De nombreuses études ont cherché à établir la mortalité attribuable aux bactériémies à E.BLSE (16 études cas-témoins). Schwaber et al, dans une méta-analyse de 2007, avaient établi un risque accru de mortalité de 1,85 lorsqu’une E.BLSE était à l’origine d’une bactériémie.
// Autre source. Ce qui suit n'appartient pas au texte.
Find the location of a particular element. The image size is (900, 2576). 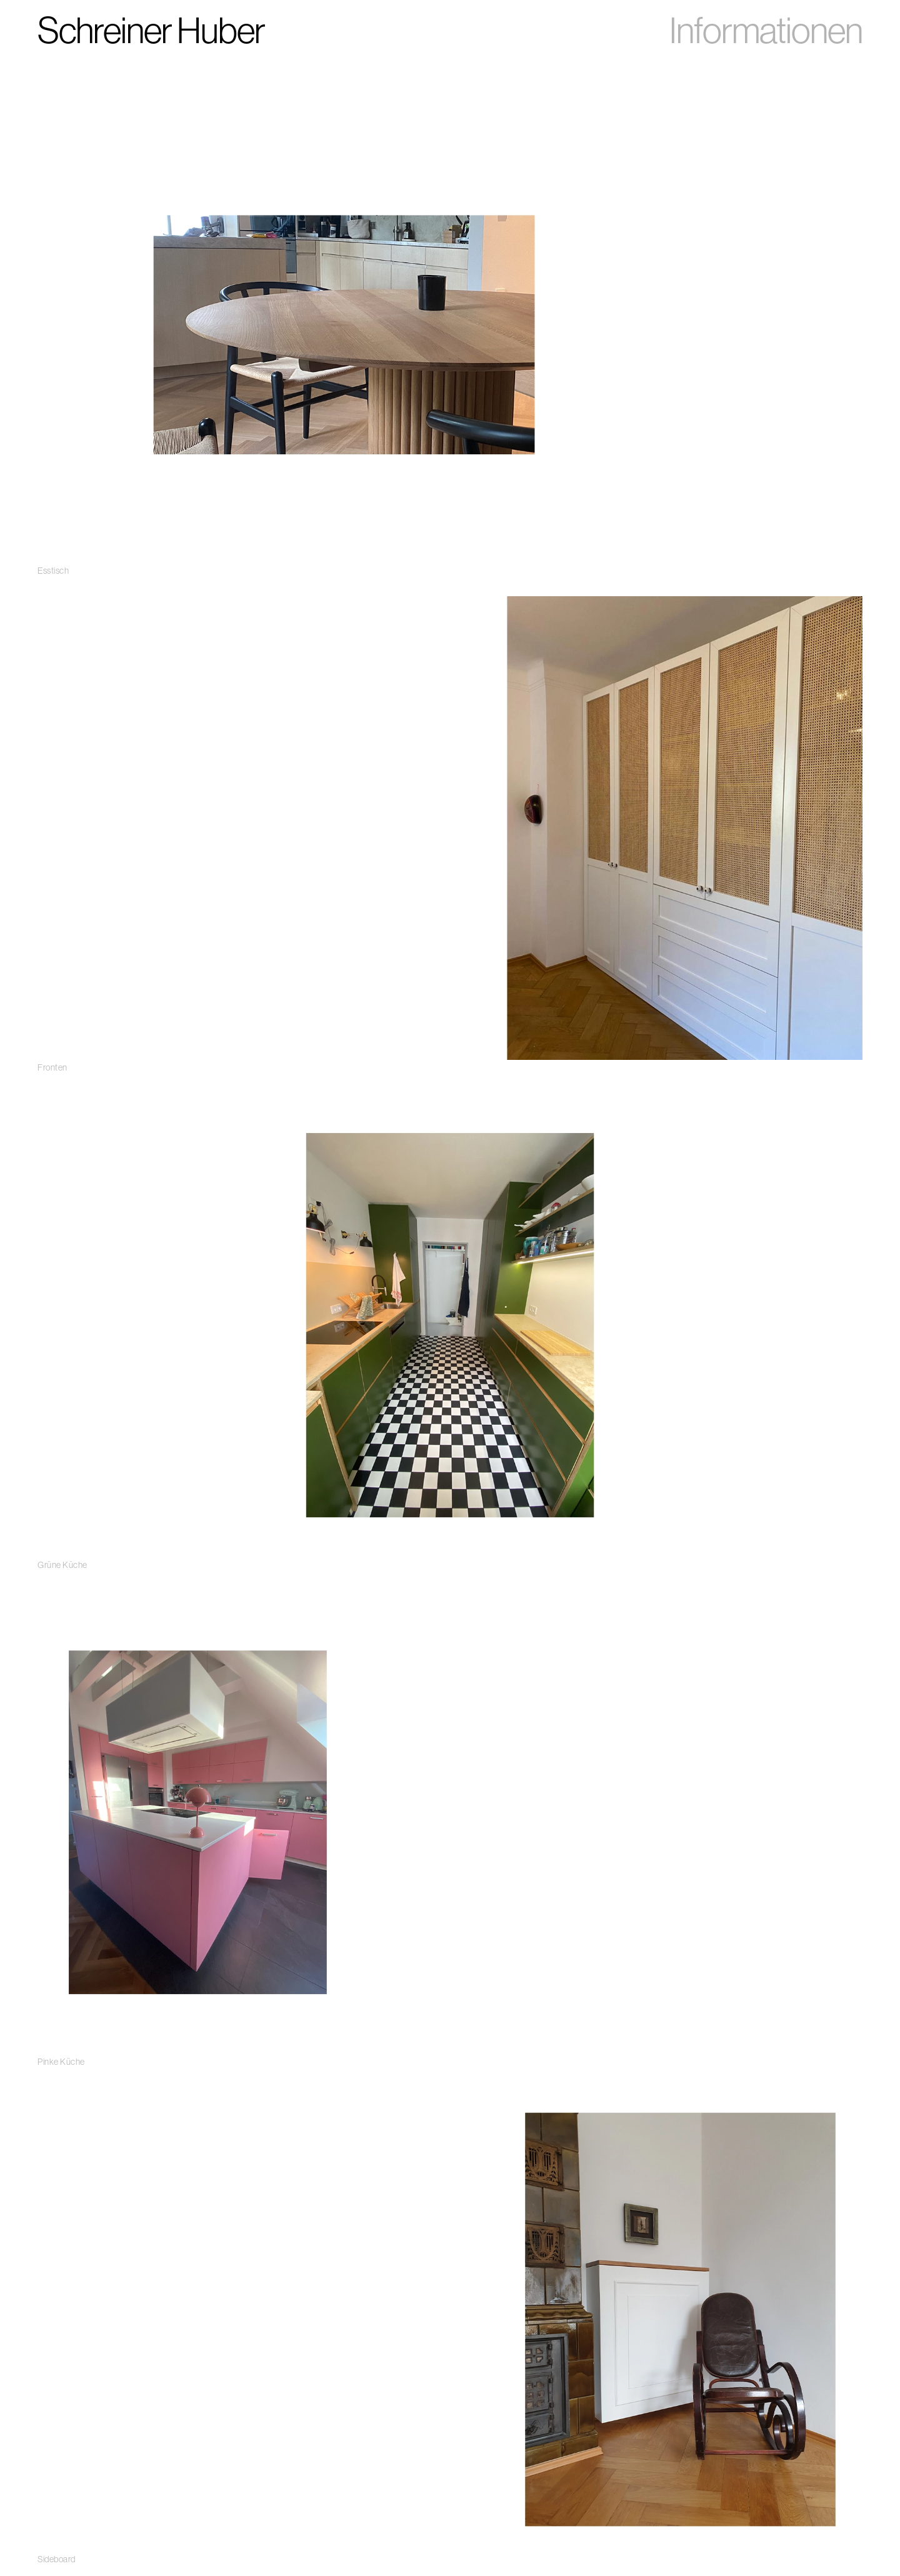 Schreiner Huber is located at coordinates (151, 30). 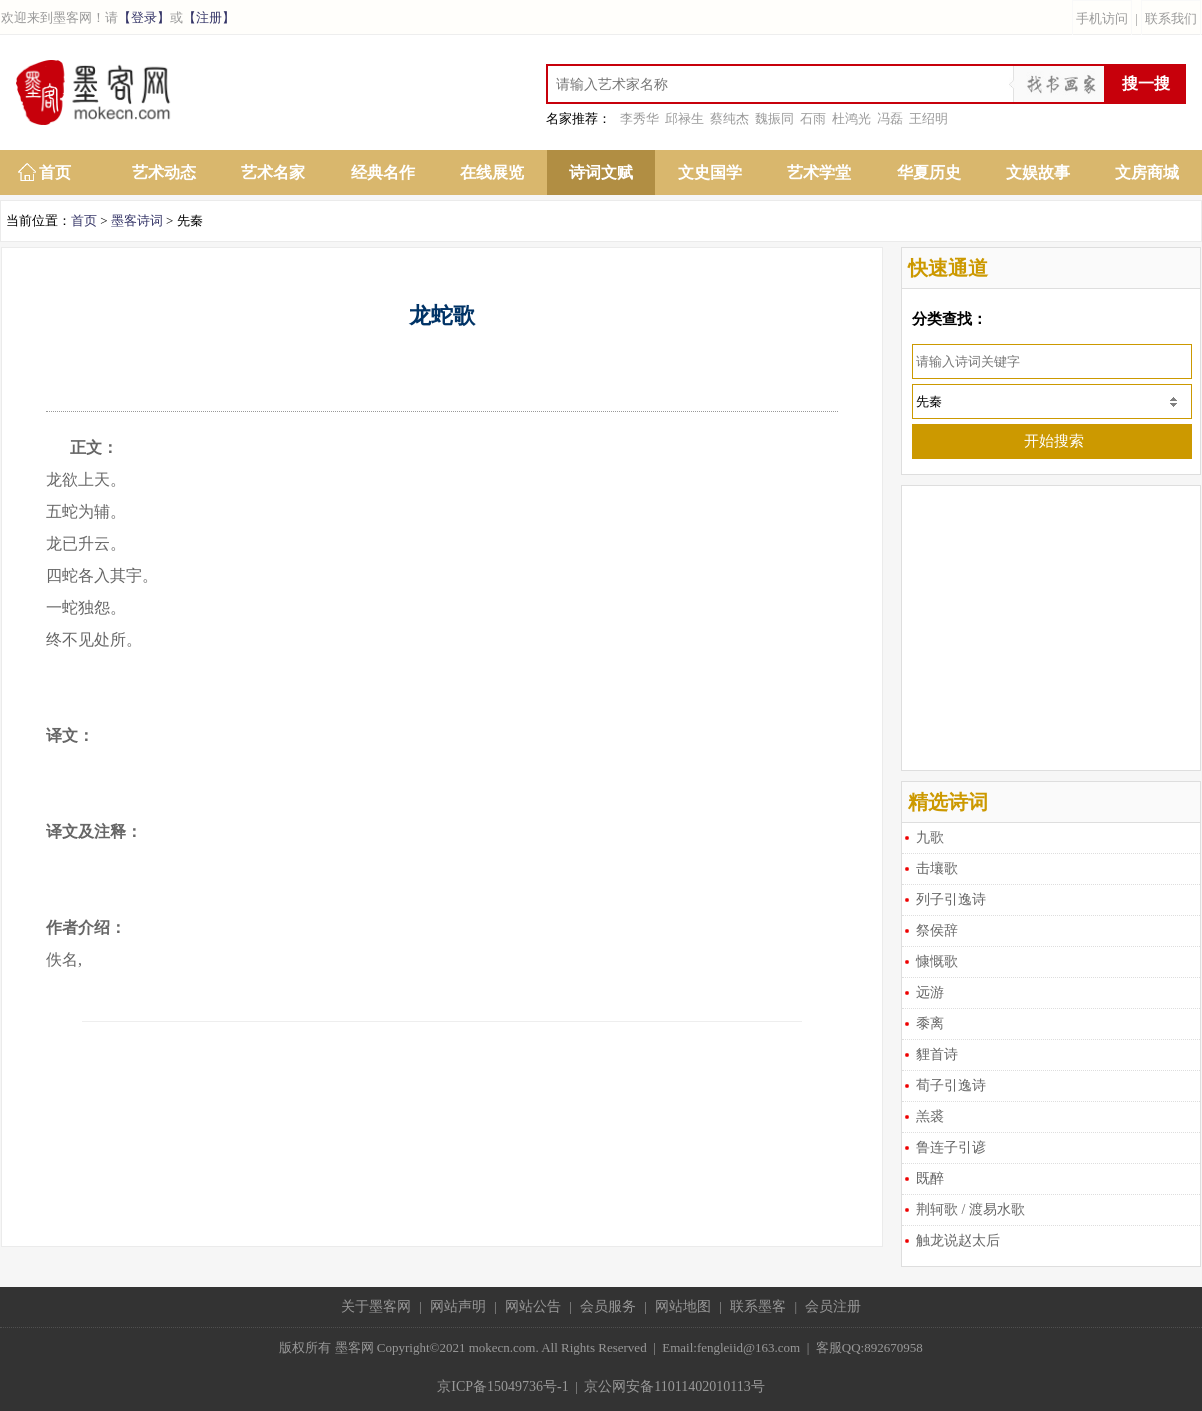  Describe the element at coordinates (683, 1306) in the screenshot. I see `网站地图` at that location.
L’ensemble des études se confrontait à des écueils méthodologiques : études souvent monocentriques, variation des endpoints, de designs, de sélection des témoins, de qualité lors de méta-analyse, et des résultats souvent mal ajustés sur les comorbidités ; nécessitant de nouveaux travaux dans le domaine.
Etude de De Kraker et al en 2011 1
Cette étude récent a recherchés à évaluer la morbidité et la mortalité attribuable aux bactériémies à E.BLSE sur un panel d’hôpitaux européens. Les Escherichia coli productrices de BLSE constituent la cible de choix en raison de leur fréquence, de leur augmentation exponentielle, des impasses thérapeutiques et du faible niveau de connaissance de leur impact clinique. Ce travail mené sur une période de 12 mois, a employé une méthodologie statistique adaptée aux objectifs par une minimisation des biais constatés lors des précédentes études. Ainsi, des analyses statistiques basées sur des régressions logistiques, de cox, des régressions linéaires généralisées et une analyse multi-niveaux permettaient une réponse plus précise aux questions posées.
Au total, 3509 patients ont été inclus dans l’étude (11 bactériémies E.BLSE vs 204 témoins sans bactériémie à E.coli et 1110 E.coli sensibles vs 2084 témoins sans bactériémie à E.coli). Les bactériémies à E.BLSE étaient significativement associées aux décès (analyse multivariée E.BLSE vs témoins : 4,6 [1,7 – 12,3]) avec un lien plus fort que les bactériémies à E.coli sensible (analyse multivariée E.BLSE vs témoins : 1,9 [1,4 – 2,5]). La médiane de mortalité était de 3 jours [1-12] pour les patients bactériémiques à E.BLSE vs 7 jours [1-17] pour les patients bactériémiques à E.coli sensible. L’application des données à un modèle compétitif et un modèle linéaire généralisé retrouvaient également une mortalité accrue chez les patients bactériémiques à E.BLSE.
Estimation de la mortalité à la population Française et des couts hospitaliers:
Nous avons adapté les données de l’article de de Kraker à celle de la population hospitalière Française. En partant des hypothèses suivantes : il y a 56 hôpitaux en France, 10% de mortalité lors de bactériémie à E.coli. Le réseau EARSS compte environ 8000 bactériémies à E.coli en France par an. Les bactériémies à E.BLSE représentent environ 320 cas par an en France. La mortalité attribuable à la résistance aux C3G dans la population de patients bactériémiques à Escherichia coli est de l’ordre de 15,9% [1,9 – 37,1] et le nombre de décès attribuable est de l’ordre de 128/an [16-297]. Les extensions de durées de séjours sont de +24500 journées d’hospitalisation [14363– 33 800] par rapport à des patients sans bactériémie à E.coli ce qui représente 32,6 millions d’€ [11,9 – 67,6]. La comparaison à des patients bactériémique à E.coli sensible donne des extensions de durées de séjours de +1600 jrs [128 – 3264] et un surcout de 2,2 millions d’€ [0,2 – 4,4].
Conclusion
Les bactériémies à E.BLSE ont un impact non négligeable sur la mortalité des patients affectés par cette pathologie. Il est urgent de trouver de nouvelles thérapeutiques. L’effet collatéral de l’émergence de ces bactéries multi résistantes dans la communauté doit nous faire prévoir de lourd coûts économiques et sociaux.
1. de Kraker ME, Wolkewitz M, Davey PG, et al. Burden of antimicrobial resistance in European hospitals: excess mortality and length of hospital stay associated with bloodstream infections due to Escherichia coli resistant to third-generation cephalosporins. J Antimicrob Chemother 2011;66:398-407.